Tuesday, December 3, 2013

Sleep on a snowy night

Looking out my window last night, I noticed how bright the backdrop was for the barren tree, this tree whose presence I'm usually only vaguely aware of as a spot blacker than the black of the 8pm sky, but last night it stretched up with all the fierce loneliness of a true november tree against this white sky and I realized that light must be getting caught between the abundant clouds and the year's first snowfall in Kosovo, and it was at that thought, nestled under 2 down sleeping bags, behind a solid glass pane, in a bed elevated from the ground, in a house with a toilet inside, I admitted for the first time in my life, that it is a joy to sleep.
It was not long ago that I used to declare that were it an option, I'd never sleep again! I was obsessed with time and it's stinginess, and I found ways of tricking my body to save time lost on tiresome sleep. I tried self hypnosis, walking down stairs into a pool that shimmered in my unconscious, or go on walks through woods of my own sleep deprived creation, seeking energy balls of light, which I'd hungrily swallow like some magic drug and continue on with my sleepless day. But once, I got caught in my shimmering water and could not find the stairs back up into consciousness! I felt my physical body hyperventilating and shaking all over, and I started to panic, swimming around frantically and finally decided to kick off from the bottom and jump back into consciousness instead of going the gradual pleasant way up the stairs. The shock was jarring and I decided to give up on self hypnosis. But my demands for time were insatiable and I tried a new method- polyphasic sleeping. I slept only in 20 minute sections, 6 naps dispersed throughout the day, totaling 2 hours in a 24 hour period. This worked for a few months, but being on a rhythm completely alien to all of my fellow humans made me feel a vampire, walking through the night, sleeping in the day, but also just the awareness of being so alone in this contrived state made me give that up too, and I ceased with the alternative sleep methods, but still relished my disdain for this sublunar need. I wanted to be a being entirely reliant upon my mind, my time entirely dedicated to the advancement of my thoughts and ability of my fingers. Sleep was frustrating, and even eating, the time that goes into acquiring, preparing and even merely chewing on food became a nuisance and a bore.
My cycle tour would logically have been a place for me to shed these notions, my stomach was much more demanding and being now and outside cat, my rhythms were now tied with the sun and moon, and it did feel healthy to rise and set with the sun, and of course it felt miraculous after a long day's ride to collapse into my tent and disappear entirely under the moon, but I always knew that this trip was a different sort of existence, and once I got back to the city, where days fly faster than ducks, I would roll up my newfound sleep dependence in my tent and leave it there for the next adventure.

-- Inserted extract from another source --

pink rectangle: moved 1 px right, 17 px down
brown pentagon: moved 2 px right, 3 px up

Of course I enjoyed this sleep enriched way of going through the world. Between long nights of dreaming, I would spend days on the saddle first in Germany, loping up the new scents of spring which budded all around me, and seeing bright sunny days filled with bright sunny people and I thought this tour could go on forever. But of course my legs brought me into more dismal places. First it just started with the ugly looming soviet buildings that went on for miles abandoned, which spoke of a complex history I was inevitably going to hear more detailed. But really countries simply started getting poorer as I progressed east. I would see the ruins of a once functioning village, whose fields were now nothing but dust from the flippantly laid road, which cut the village and many fields clear through the middle, and I poked behind these roaring trucks, kicking up anything in their path, and watched the villagers silently looking away from these monsters destroying their food. And then biking through eastern Europe, Romani don't have to hide their shanty towns, they know that hidden or not the local police will pick fights only if they are bored, so I so so many houses of tin and trash. Now they all wash together in my mind into a river of aluminum cans, cardboard roofs and wary faces, peering at me through cracks in the wall of garbage.

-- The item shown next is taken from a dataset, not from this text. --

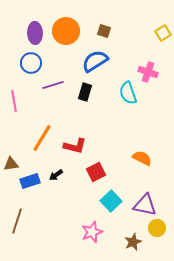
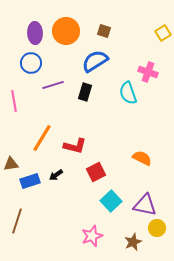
pink star: moved 4 px down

And to see all this was certainly distressing, even though I knew that they all existed. Of course, we all know that there is extreme poverty, that it gets so much worse.. but then I started going into the villages with romanesque speaking friends. I went when the leaves on the trees were already past their prime. They had glowed with embarrassed beauty for maybe a week, stunning or boring their observers apathetically, but this too shall pass, their fire withered into a crumbling brown and piles of these once collectable beauties now crunched underfoot as we entered the fortress of plastic bottles and torn shopping bags, dogs fighting over their spilled contents.

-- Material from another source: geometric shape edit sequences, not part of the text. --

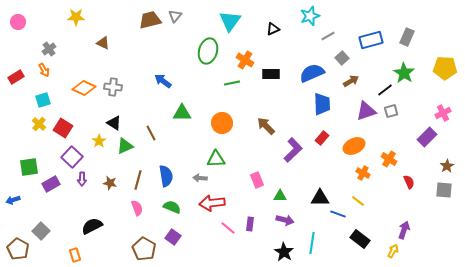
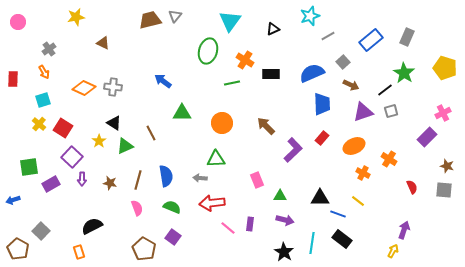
yellow star at (76, 17): rotated 12 degrees counterclockwise
blue rectangle at (371, 40): rotated 25 degrees counterclockwise
gray square at (342, 58): moved 1 px right, 4 px down
yellow pentagon at (445, 68): rotated 15 degrees clockwise
orange arrow at (44, 70): moved 2 px down
red rectangle at (16, 77): moved 3 px left, 2 px down; rotated 56 degrees counterclockwise
brown arrow at (351, 81): moved 4 px down; rotated 56 degrees clockwise
purple triangle at (366, 111): moved 3 px left, 1 px down
brown star at (447, 166): rotated 24 degrees counterclockwise
red semicircle at (409, 182): moved 3 px right, 5 px down
black rectangle at (360, 239): moved 18 px left
orange rectangle at (75, 255): moved 4 px right, 3 px up
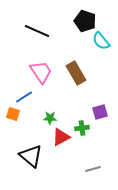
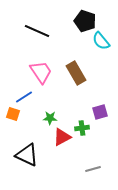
red triangle: moved 1 px right
black triangle: moved 4 px left, 1 px up; rotated 15 degrees counterclockwise
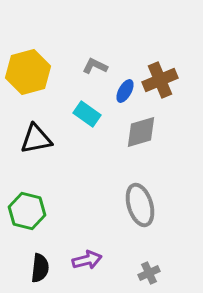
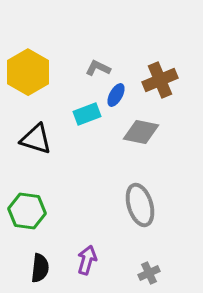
gray L-shape: moved 3 px right, 2 px down
yellow hexagon: rotated 15 degrees counterclockwise
blue ellipse: moved 9 px left, 4 px down
cyan rectangle: rotated 56 degrees counterclockwise
gray diamond: rotated 27 degrees clockwise
black triangle: rotated 28 degrees clockwise
green hexagon: rotated 6 degrees counterclockwise
purple arrow: rotated 60 degrees counterclockwise
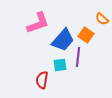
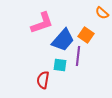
orange semicircle: moved 6 px up
pink L-shape: moved 4 px right
purple line: moved 1 px up
cyan square: rotated 16 degrees clockwise
red semicircle: moved 1 px right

We were going to pick up the kids for kindergarten and as we walked in, children rushed at us with huge smiles and open arms. My friends are well loved here and it was beautiful to see such unrestrained joy. I was not so trusted, my broken few serbian phrases didn't get me very far and my hat was too big, I may have looked scary. But one slightly older girl, maybe 9, took pity on meand showered me with hugs and smiles. I was charmed, but only to realize she was trying to pawn off the baby she had been made responsible for so that she could go play. But of course I couldn't take that baby! I had to tear myself away from her sobbing little figure to follow my friends and all the smaller, yet unburdened kids back to school, the squat. Most of these kids were barefoot, none had jackets. Apparently they all had bronchitis and the leaves were all already off the trees. Winter is coming. The squat is collecting clothes but they had just brought all the warm things to the migrants, whose stories put me at such a loss. They are spilling out of the refugee camp which the government has provided but only has room and resources for maybe 10% of them. 300 or more are just in the woods with absolutely nothing. No food, water, warm clothes, roof, floor, tarp, stove, nothing. How they plan to survive through the winter I have no idea. People from the squat are trying to go every week with clothes and water, but it is not enough, and really what the people want the most is that their stories are heard. Many who have been through Hungary and Greece say that Serbia is so much better. They talk of just being thrown in prison for years, where they also starve and freeze, but are also beaten and tortured.. and yet, they keep fighting.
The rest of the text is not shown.